For that reason, attorneys who work in business planning are doing so at an intriguing, and busy, time in the country’s history. “Transitioning is a hot topic,” he noted, “mostly for people who own businesses.”
And with some of his clients dating back decades, Schwartz, in some ways, has had a hand in the region’s economic development over the years by helping businesses form, grow, and transition.
Love of the Game
As for Schwartz, he has no plans to transition into retirement, although communication — he’s watched landline phones and faxes give way to smartphones, texts, and e-mail — makes it easier these days to conduct business remotely. “That’s given me the opportunity to work from a different place and not retire, and still be effective at my craft.”
What makes him effective, he told BusinessWest, isn’t just knowledge and almost five decades of experience, but also a sincere love for his calling.
When he started practicing, he said, “I always felt that lawyers were interested in making a living, but their love of what they did was more important to them than the financial rewards. Today — as in many fields — the fact that there are so many lawyers means more financial pressures, and that makes the business end of the practice more important.”
Which leads to developments that confound the old-school side of Schwartz, even as his own firm has acquiesced to the times.
“I cannot remember any law firms back then having a marketing staff on board, or hiring outside agencies to service the law firm in that capacity,” he said. “I think a lot of it has to do with technology. In the early days, our new clients would come from referrals from bankers and insurance agents. Today, we get referrals for new clients from media advertising, public relations, public seminars, social media — and still some traditional referral sources.”

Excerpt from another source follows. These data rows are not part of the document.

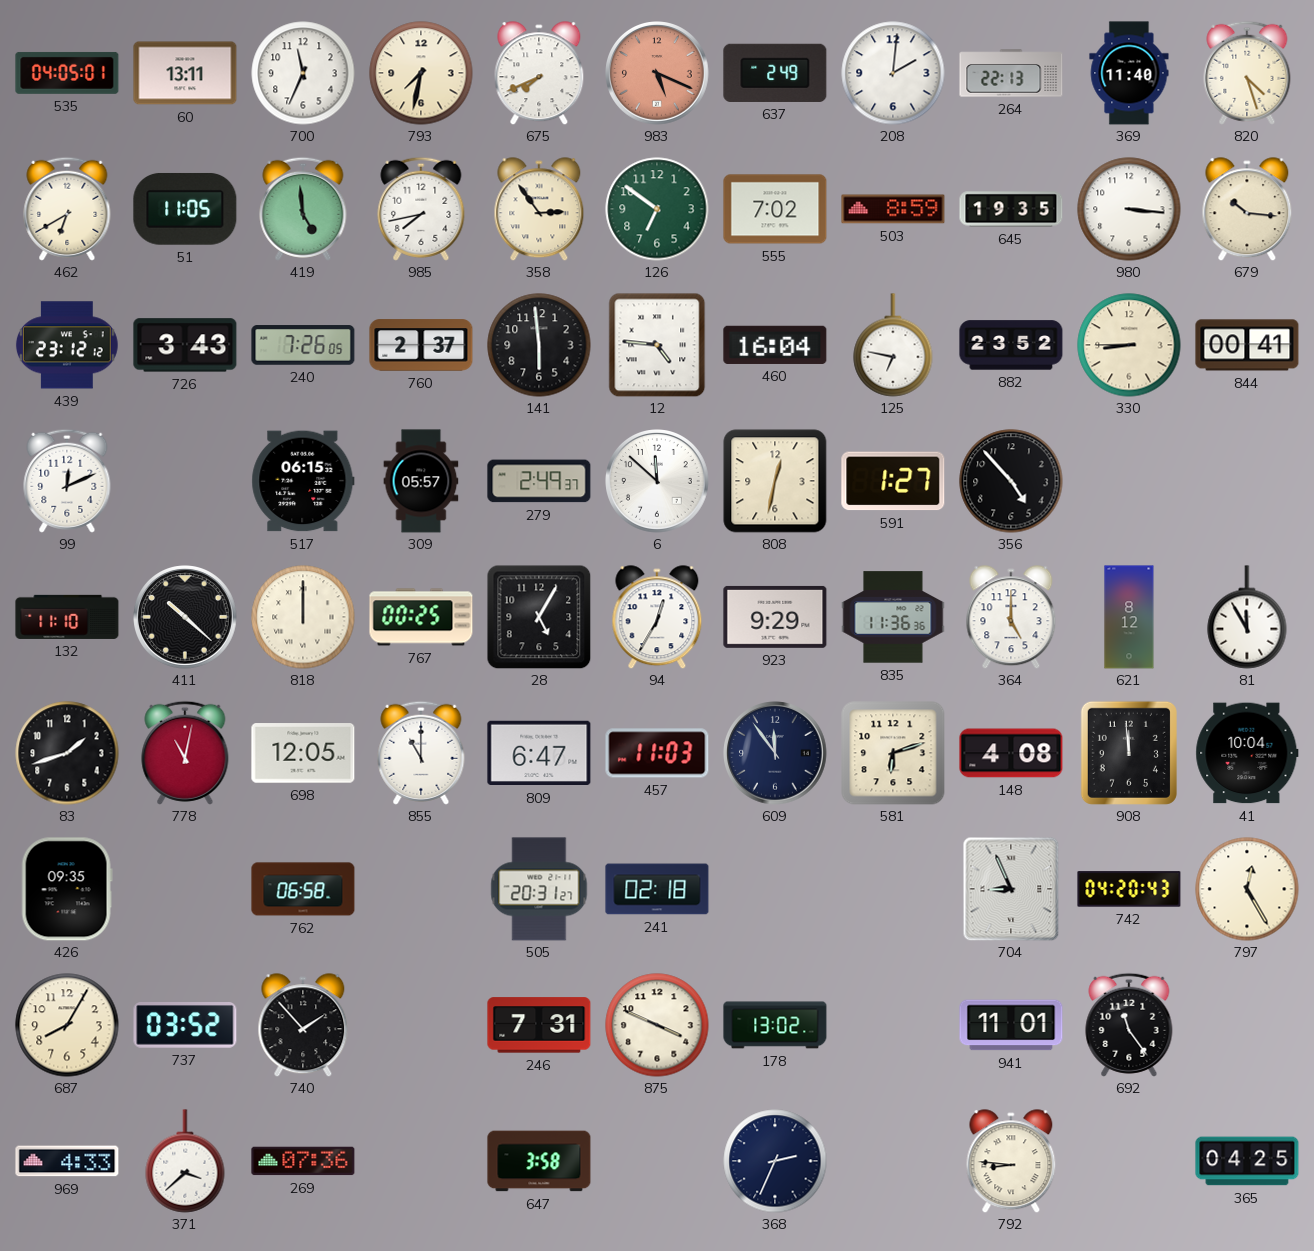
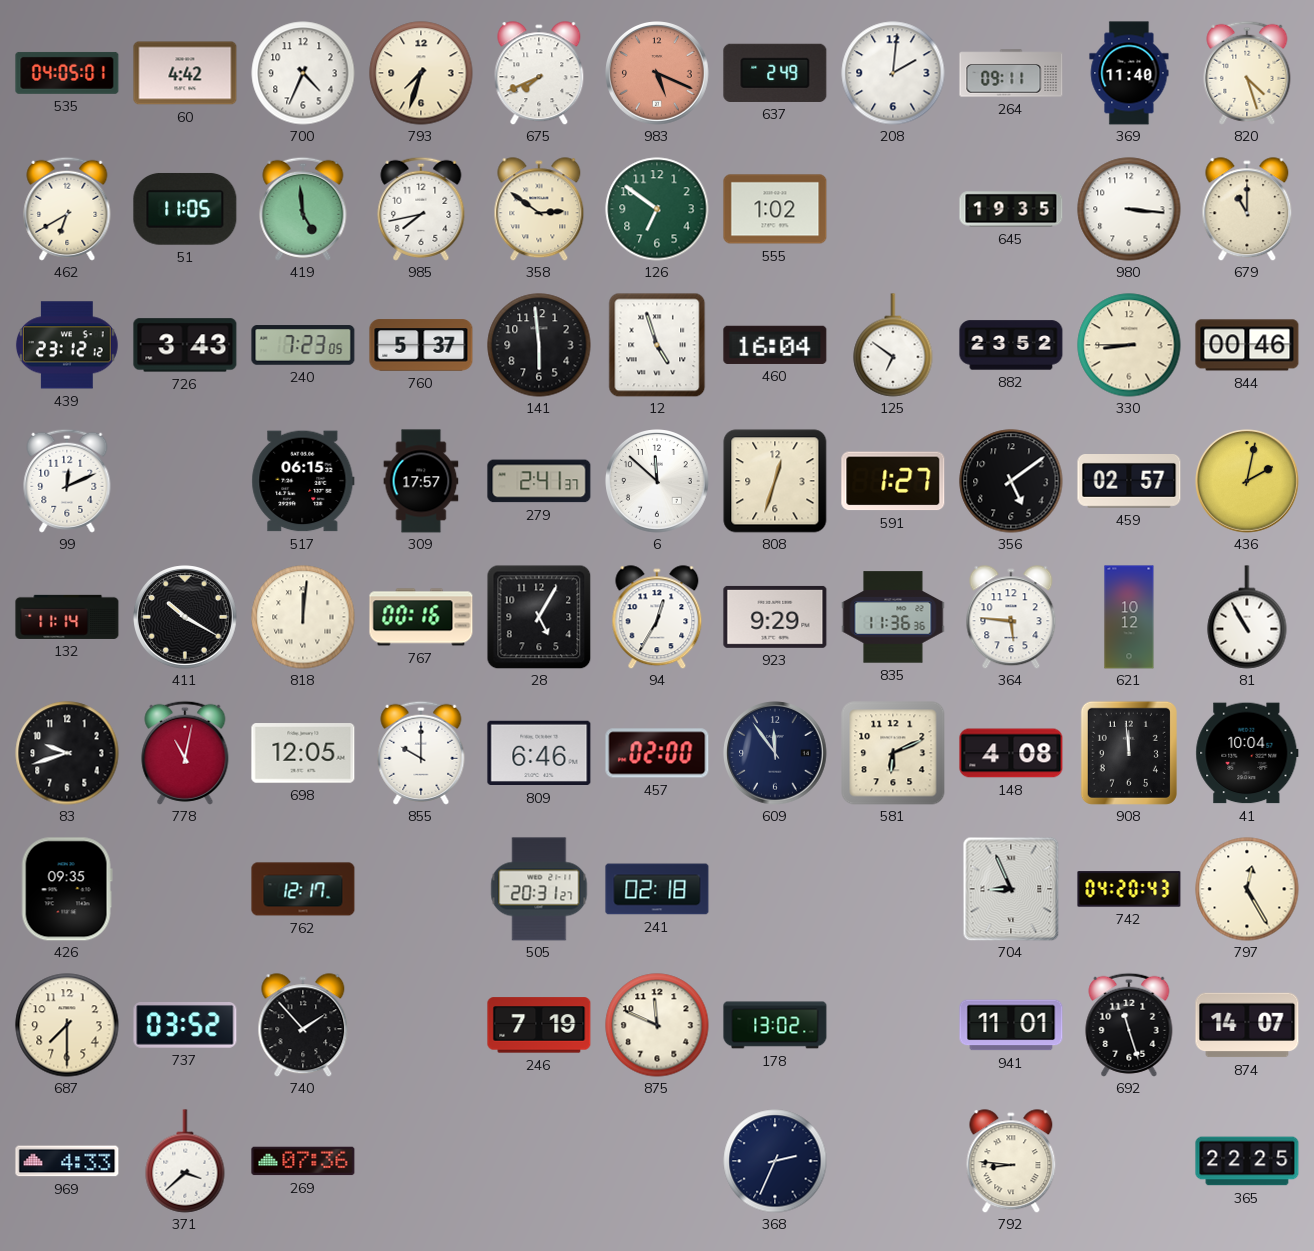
60: 13:11 -> 4:42
700: 11:34 -> 4:34
793: 7:32 -> 7:33
264: 22:13 -> 09:11
358: 2:54 -> 2:51
555: 7:02 -> 1:02
503: 8:59 -> none
679: 10:16 -> 11:00
240: 7:26 -> 7:23
760: 2:37 -> 5:37
12: 4:46 -> 4:57
125: 6:47 -> 6:51
844: 00:41 -> 00:46
309: 05:57 -> 17:57
279: 2:49 -> 2:41
808: 12:32 -> 12:33
356: 4:53 -> 5:09
459: none -> 02:57
436: none -> 2:02
132: 11:10 -> 11:14
411: 10:22 -> 10:20
818: 12:00 -> 12:01
767: 00:25 -> 00:16
364: 5:00 -> 5:46
621: 8:12 -> 10:12
81: 11:55 -> 10:55
83: 1:42 -> 9:42
855: 11:00 -> 10:00
809: 6:47 -> 6:46
457: 11:03 -> 02:00
581: 6:12 -> 6:11
762: 06:58 -> 12:17
687: 8:05 -> 7:30
246: 7:31 -> 7:19
875: 3:49 -> 11:49
692: 11:24 -> 11:27
874: none -> 14:07
647: 3:58 -> none
365: 04:25 -> 22:25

He even took a self-deprecating swipe at his own attire, which today involved a turtleneck and sport jacket. “That’s one substantial change,” he said. “I would never come to the office without a jacket or tie. That wouldn’t have been the case in the ’60s.”
Plenty has changed since then, of course, and many companies Schwartz helped off the ground in those early days have closed or transitioned to new owners — or, in many cases, are still growing, still contributing to business life in the Pioneer Valley.
“A lot of my clients are older,” he said, “and at some point, I’ll be dealing with their estates, which is necessary but very sad for me. I have clients in their 90s still working.”